L’intervento restituisce ai visitatori quello che, in epoca romana, rappresentava il monumentale accesso all’Augusteum, edificio destinato al culto della famiglia imperiale e alle attività del collegio degli Augustali. Il Calcidico non svolgeva soltanto la funzione di ingresso, ma costituiva un vero spazio di rappresentanza: un elegante porticato scandito da arcate e impreziosito da decorazioni marmoree e stucchi che introduceva nel cuore della vita pubblica della città.
La riapertura è il risultato di un articolato programma di recupero che ha interessato sia le strutture architettoniche sia gli apparati decorativi.

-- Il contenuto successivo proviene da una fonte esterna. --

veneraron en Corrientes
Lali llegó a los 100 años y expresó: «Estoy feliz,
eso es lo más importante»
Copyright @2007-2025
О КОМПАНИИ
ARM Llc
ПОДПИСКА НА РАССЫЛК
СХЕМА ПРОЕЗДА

I lavori hanno permesso di consolidare pilastri e murature, restaurare intonaci, superfici dipinte ed elementi in marmo e mettere in sicurezza l’intera area, rendendola finalmente accessibile dopo anni di limitazioni. L’intervento è stato realizzato grazie alla collaborazione tra archeologi, architetti e restauratori del Parco Archeologico di Ercolano, insieme alle imprese specializzate coinvolte nelle diverse fasi operative, che hanno lavorato per restituire uno dei luoghi più significativi dell’antica città.

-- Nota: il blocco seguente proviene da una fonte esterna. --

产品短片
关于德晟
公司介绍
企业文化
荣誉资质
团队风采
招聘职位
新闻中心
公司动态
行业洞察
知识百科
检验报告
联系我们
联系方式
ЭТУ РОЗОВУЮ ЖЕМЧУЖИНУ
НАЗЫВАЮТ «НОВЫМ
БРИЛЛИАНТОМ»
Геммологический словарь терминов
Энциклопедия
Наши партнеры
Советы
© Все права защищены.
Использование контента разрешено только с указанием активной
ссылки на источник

Restituire il Calcidico ai visitatori dopo quasi vent’anni è per noi un risultato di cui andiamo profondamente orgogliosi: è la dimostrazione concreta di quanto un lavoro corale, condotto con competenza e dedizione, possa trasformare in realtà ciò che sembrava ancora lontano. Quest’area custodisce una delle memorie più potenti di Ercolano, qui furono rinvenute, durante le fasi di scavo precedenti, le statue che oggi abitano le sale del Museo Archeologico Nazionale di Napoli, e oggi possiamo finalmente offrire ai visitatori la possibilità di camminarci dentro, di leggerla da vicino, di sentirne il peso della storia. È un passo importante nella nostra visione di un parco sempre più accessibile, vivo e capace di emozionare: continueremo su questa strada, perché Ercolano merita di essere vissuta in tutta la sua straordinaria profondità“, afferma la direttrice del Parco Archeologico di Ercolano, Federica Colaiacomo.
Il valore dell’area va oltre l’aspetto architettonico. Proprio in questo settore, durante gli scavi storici, furono rinvenute le celebri statue oggi conservate al Museo Archeologico Nazionale di Napoli, uno dei più importanti complessi scultorei provenienti da Ercolano. Tornare a percorrere questo spazio consente inoltre di comprendere meglio la straordinaria profondità a cui si conserva la città antica rispetto all’abitato moderno e di osservare da vicino le tracce lasciate dall’eruzione del Vesuvio, ancora leggibili lungo le strutture.
La riapertura del Calcidico rappresenta un nuovo tassello nel percorso di valorizzazione del sito archeologico, che negli ultimi anni ha progressivamente restituito al pubblico ambienti, edifici e percorsi rimasti a lungo inaccessibili, rafforzando il lavoro di tutela e ricerca che accompagna uno dei più importanti siti UNESCO al mondo.
L’area sarà visitabile gratuitamente già domenica 5 luglio in occasione dell’iniziativa ministeriale #domenicalmuseo, che prevede l’ingresso libero al Parco Archeologico di Ercolano. Nella stessa mattinata sarà possibile partecipare anche alle visite guidate gratuite di Villa Sora, organizzate dal Gruppo Archeologico Vesuviano dalle 10.30 alle 12.45, con prenotazione obbligatoria.